Aug 22, Colombo: Sri Lanka's efforts to improve its public finances and to strengthen fiscal reforms will get a boost from technical assistance provided by Japan and the Asian Development Bank (ADB), ADB announced.
An ADB release said the Japan Special Fund, through ADB, will provide a grant of $300,000 to help the government of Sri Lanka identify measures to contain expenditures and increase revenues in the medium term, in order to support its fiscal consolidation program. The Government will provide the equivalent of $60,000 for the technical assistance project.
“The project aims to help reduce poverty by supporting sustainable fiscal management and good governance,” said Bruno Carrasco, Principal Economist for the Financial Sector of ADB’s South Asia Department.
ADB said under its Fiscal Management Reform Program, supported by ADB, the Government has made significant strides in modernizing its revenue operations. The three and a half year program, which ended in June 2008, helped boost revenue collection and reduce the country’s fiscal deficit from 8.2% of gross domestic product (GDP) in 2004 to 7.7% in 2007. The Government is targeting a fiscal deficit of 5% of GDP by 2010.

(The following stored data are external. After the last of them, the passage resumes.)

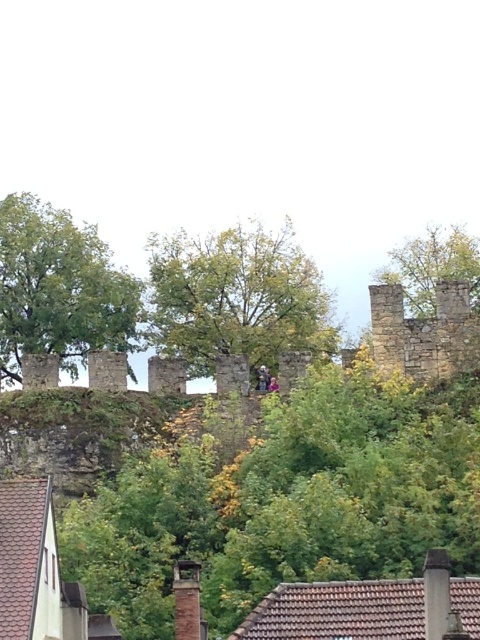 Question: Estimate the real-world distances between objects in this image. Which object is farther from the green leafy tree at upper center?

Choices:
 (A) stone wall at upper center
 (B) green leafy tree at upper right
 (C) green leafy tree at center

Answer: (B)

Question: Where is green leafy tree at upper center located in relation to green leafy tree at upper right in the image?

Choices:
 (A) above
 (B) below

Answer: (B)

Question: Can you confirm if stone wall at upper center is positioned below green leafy tree at upper center?

Choices:
 (A) yes
 (B) no

Answer: (A)

Question: Can you confirm if stone wall at upper center is positioned to the left of green leafy tree at upper right?

Choices:
 (A) yes
 (B) no

Answer: (A)

Question: Among these objects, which one is farthest from the camera?

Choices:
 (A) green leafy tree at center
 (B) green leafy tree at upper right
 (C) green leafy tree at upper center

Answer: (C)

Question: Which object is positioned farthest from the green leafy tree at upper center?

Choices:
 (A) stone wall at upper center
 (B) green leafy tree at upper right

Answer: (B)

However, the ADB said public expenditure as a share of GDP has not stabilized citing the interest payments on the country’s large national debt and the subsidies designed to insulate the population from the impact of sharp international increases in the prices of food and other items as the reasons.
The project will review public spending in three target areas – agriculture, education and health – in order to identify unproductive and duplicate spending in the sectors, which account for the bulk of government expenditure. It will also help the Ministry of Finance and Planning find ways to increase the effectiveness of its public spending.